This was really hard for me to write. I have spent so long not being me that actually I had forgotten who the real me was. I was so busy being a mum, wife and housekeeper that I lost my identity! I suppressed it so far down inside myself, that I was running on autopilot.
With being so busy, all the time, social occasions were few and far between and even then I usually had a child, or was worrying about a child!
During the process of my recovery, I started to look back at who I was before I became Mum!
I had my first child at 22, and suffered with severe postnatal depression afterwards, and before that I was always quite a shy person, so was never really into the 'social scene'.
I thought this was always a bad thing, that this made me 'different', and so I never really wanted to be me!
After working on my limiting beliefs, journaling and through meditation I started to become more confident in myself. I was excited to start spending time on hobbies and interests that I loved. Now I know that hobbies aren't your personality, but it was the start of loving myself and enjoying time that wasn't focused on someone else. It wasn't selfish, it was making me a better person. Over time, I started to feel more happy in myself, I was excited to express myself.
I looked back, at what I used to love doing, what made me happy. Then combined those with what I wanted to be doing in the future. Who I wanted to be, where I wanted my life to go!
We all want to live a stress free life right, in a castle, with no more housework and a live in chef! Well although thats the ultimate dream, actually just the stress free life would be great right now.
I want to be in control, happy with my choices, working from home and be able to give my kids the childhood they deserve. They have had to cope with so much, and they are so amazing. I want to be able to treat them, not spoil, just treat! I want to be able to treat myself. I don't at the moment because it would take money from the housekeeping pot, and the kids come first.
I want to live in a house with land, so that my chickens can free range, and have their own little house to live in.

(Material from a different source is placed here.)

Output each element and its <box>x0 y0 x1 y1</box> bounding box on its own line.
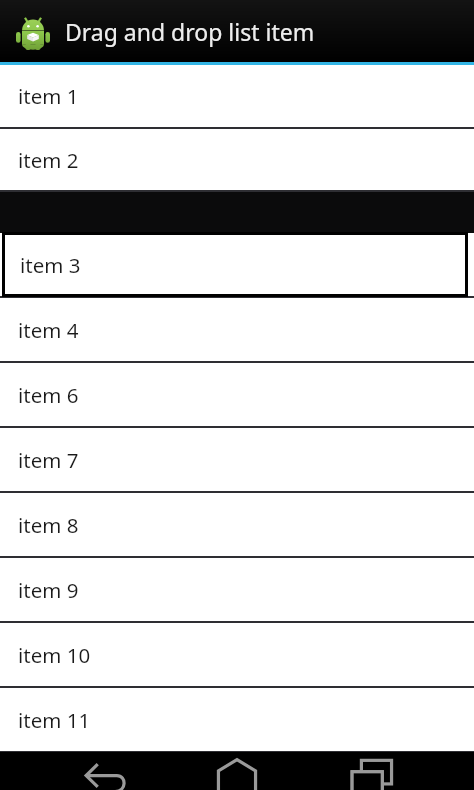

I would love to have a walled garden (protected from the chickens) and be able to grow my own vegetables and flowers (to bring into the house). Spend time with the kids, playing outside and free running, climbing trees and building forts.
I want to be able to take time away from the hustle and bustle of life, have days out, small holidays, and space to keep my head clear. Focus on myself and my family.
I have my dream of owning a care farm, I want to be able to live on the land, surrounded by animals, wake up to hear them outside.
My dreams will come true, I just need to work hard, and patiently!